After the war she was around 18 and one of the friends of her family had family in the UK, running a restaurant in Preston (near Manchester). This lady kept asking her (she saw me and kept asking me) to come to work for her. Maria’s mother told her to go because there was nothing to do in the village after the war. In Preston she worked for this Italian lady born in the UK, she was very strict I was told, it was hard. She decided to come to Spain ten years ago for the climate, she was already single by that point.
The third lady was from Kentish Town and then more in the suburbs I heard. She didn’t evacuate during the war because her parents didn’t want her to go. She has been here ten years as well. Nice lady but I can’t recall more. We spoke about medical stuff with my aunt for a while and this third lady says that she has to pay a translator when she goes to the doctor.

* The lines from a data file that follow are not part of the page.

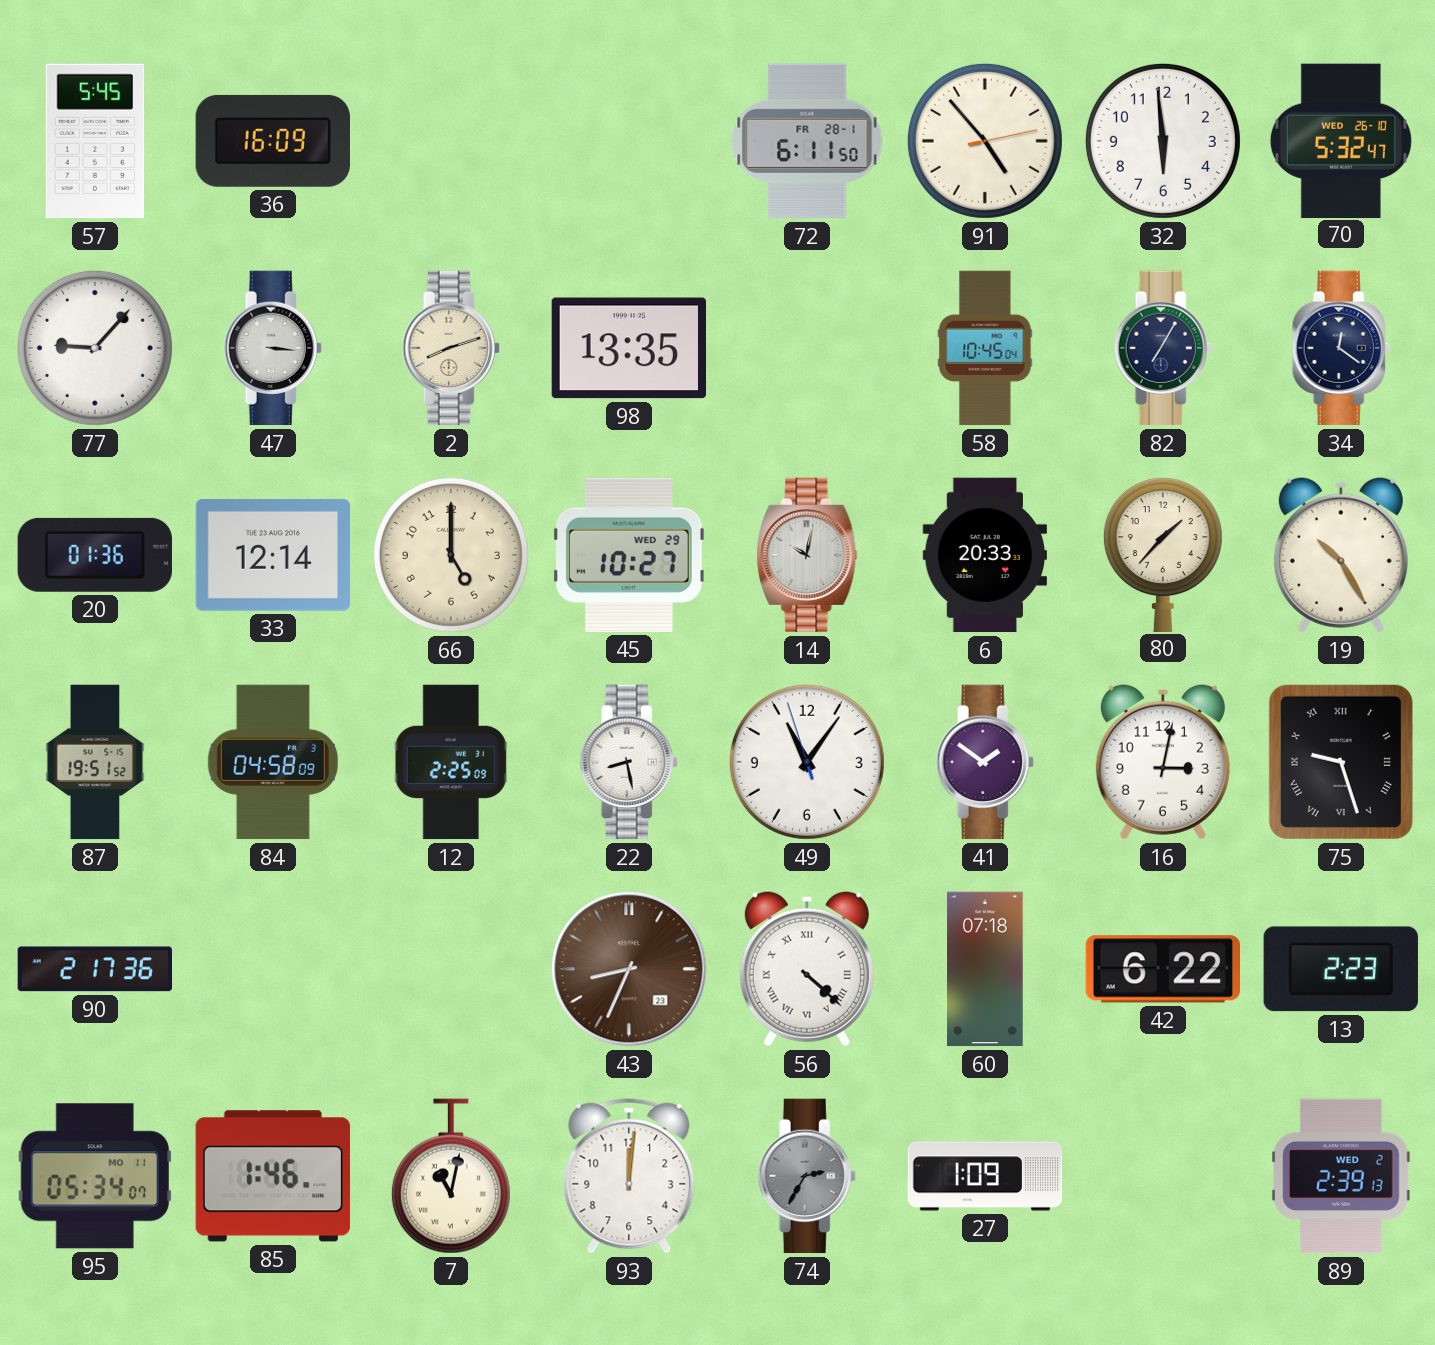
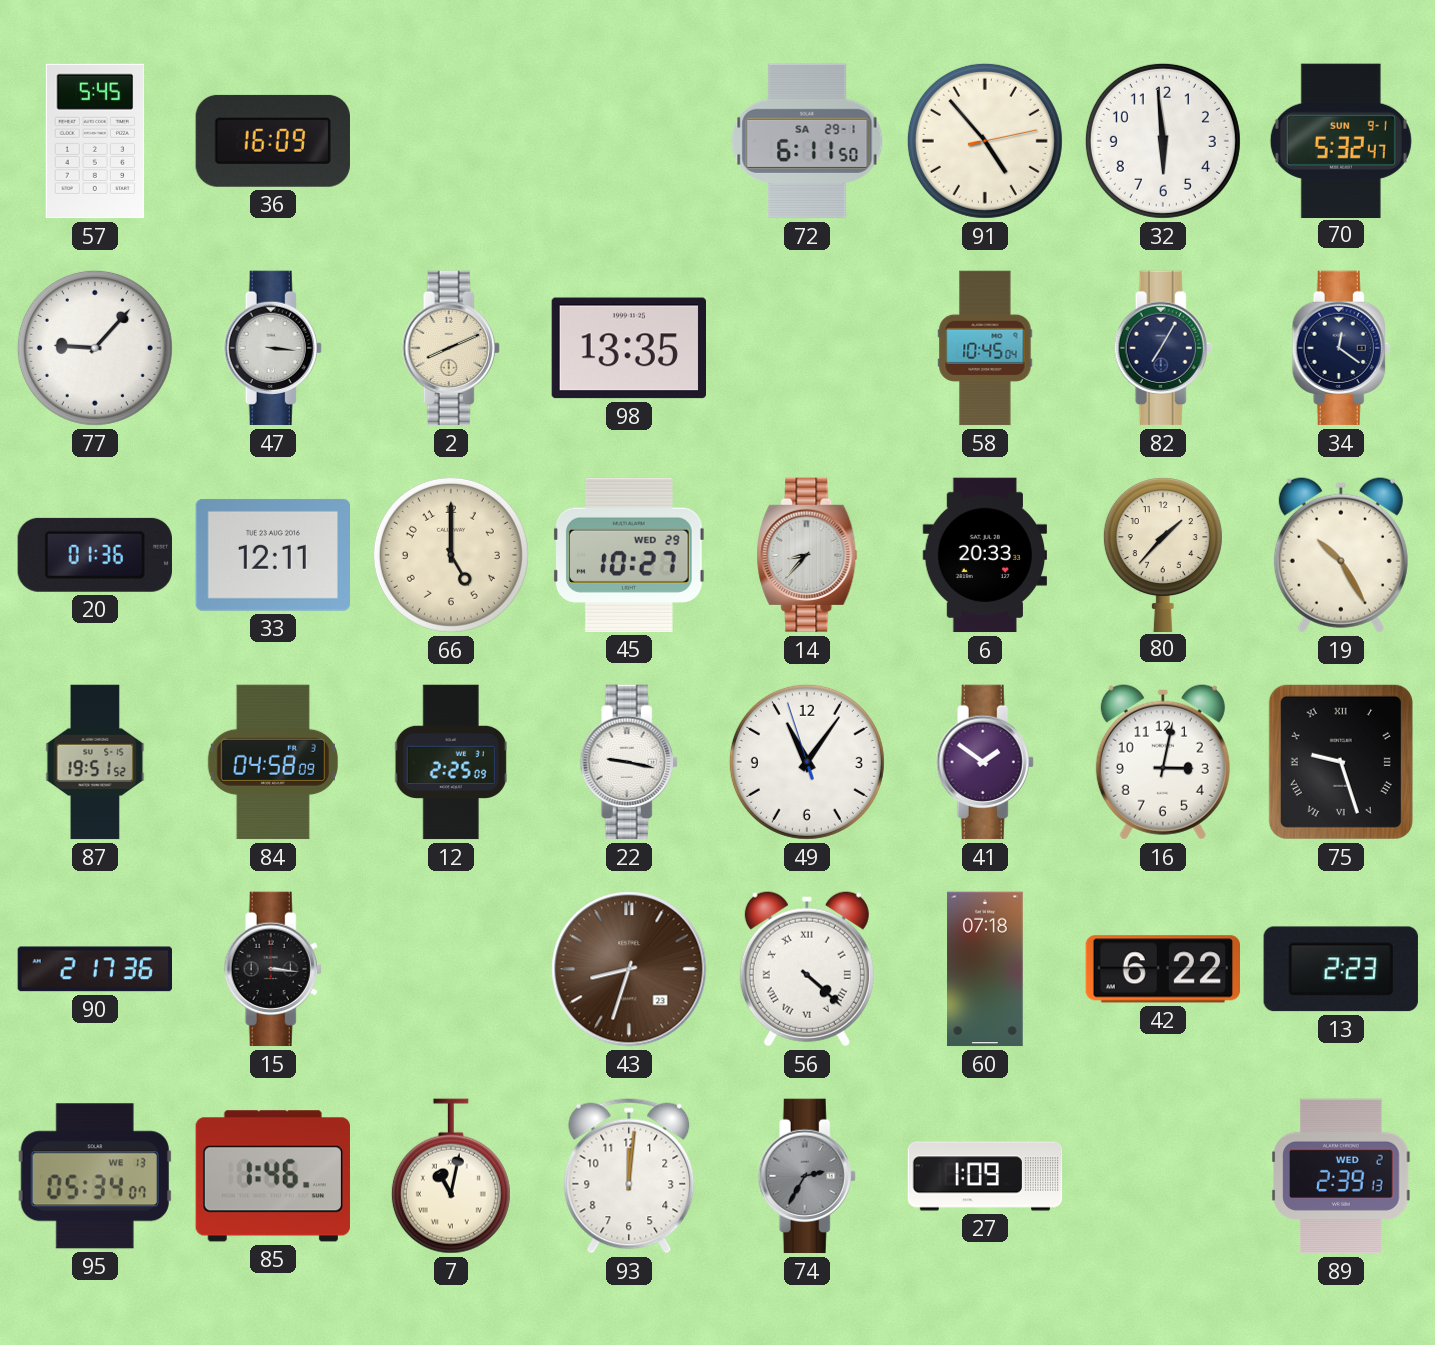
72 date: FR 28-1 -> SA 29-1
70 date: WED 26-10 -> SUN 9-1
2: 8:12 -> 8:11
33: 12:14 -> 12:11
14: 10:02 -> 8:37
22: 8:28 -> 9:17
15: none -> 3:16
43: 8:34 -> 8:33
95 date: MO 11 -> WE 13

A man came up and the three ladies went off with him, as he was the driver for the minibus to take them back to their homes. After this a fourth woman came up. She was 20 years here and spoke some but not enough Spanish. She had lived in 45 places being both fostered and then married to a soldier. She had lived near Canvey Island when it was bombed and recalled the flames leaping to the sky. Her foster mother had died and when she was grieving with her ‘sister’ she said, ‘mummy is dead’. Her ‘sister’ said, ‘but she was not your mummy, Auntie X was your mummy’. This was the first that she had known about this. She never spoke about it. She said it was very complicated. Her husband, now dead, had been in the English army at the battle of Monte Cassino! He had been injured and taken into the monastery by the monks. Later talking to my father I hear that he had an uncle by marriage on his father’s side who had lost a leg below the knee at Monte Cassino.
My aunt B has already told me that the Spanish don’t know what charity is. All the money for AC has come from the members. Monthly sales, two annual fairs (3000E a time) and then two shops, with paid managers, one in Torrevieja the other in ???? Matera? They produce a good income.
Walking around La Mata while my father plays bridge. Very Spanish, a tourist resort out of season. I note the remains of the old port near the jetty. I can find a few one story buildings, what remains of the old village apart from the church which is shut. English is visible in the menus and the occasional bar, like the Dublin bar. I write in a bar my father recommended, all Spanish. Good. There are a few older building visible in the town like this one still along the seafront, now boarded up:
I walk back to my father and his bridge game along the beach. Not many people there, one family with children otherwise there are just a few men fishing. These are the same groups I think in the same position as the other evening. Fishing with beach casting. I can’t ask simple questions to them, frustrating, important to recall this limitation. I am walking around with Spanish language in my ears from files on my phone.